Biology senior Huy Nguyen, also works on the project and said planeria are easier to work with than other organisms because researchers can cut an individual flatworm into 300 pieces and end up with 300 new organisms in seven to 10 days.

In fact, the project started with only four planarian and now has thousands, he said. The research, which is being funded by the university, is in its developmental stage.

Venables is working on an official proposal in hopes of getting more funding for the project from research companies.

In the lab, video cameras record the activity of the planeria and sensors record their oxygen intake.

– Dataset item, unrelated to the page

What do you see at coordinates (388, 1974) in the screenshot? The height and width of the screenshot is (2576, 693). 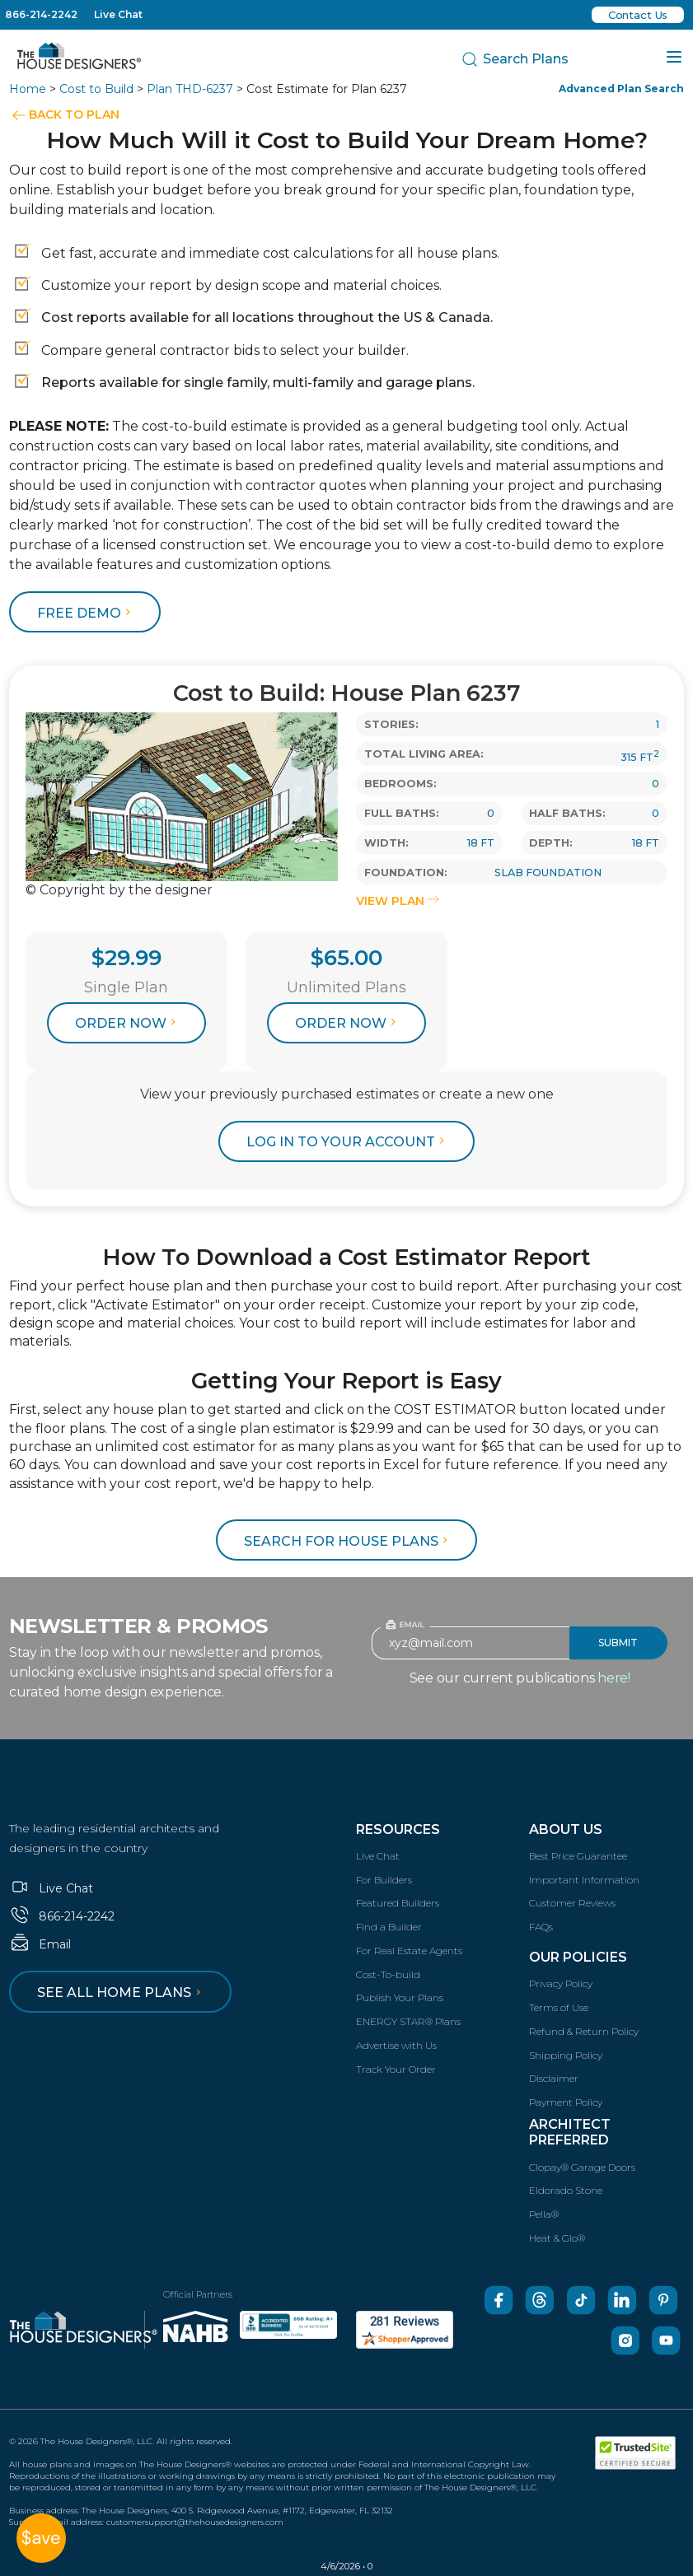 I see `Cost-To-build` at bounding box center [388, 1974].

The researchers have to understand what the normal behavior for planarian is so they can compare it with reactions it has to the experiments with chemical stressors, Venables said.

Venables said they expose the planarian to contaminants placed in the same test plate. The contaminants, collected from Pecan Creek in Denton, include pesticides, chlorine and a pesticide named DDT. The team notes any changes in behavior and charts the effects.

“The majority of exposed planarian will grow tumors big enough to see with the naked eye,” Venables said. “It’s very unusual.”

Venables said it’s still too early to make any concrete hypotheses about the research. With some ingenuity, lots of testing, and enough data, these organisms could be the key to new advances in cancer research, he said.

“Much like how the fruit fly has provided us with a huge foundation for genetics research, planarian research could be one of the primary ways that we learn about how we operate,” Venables said.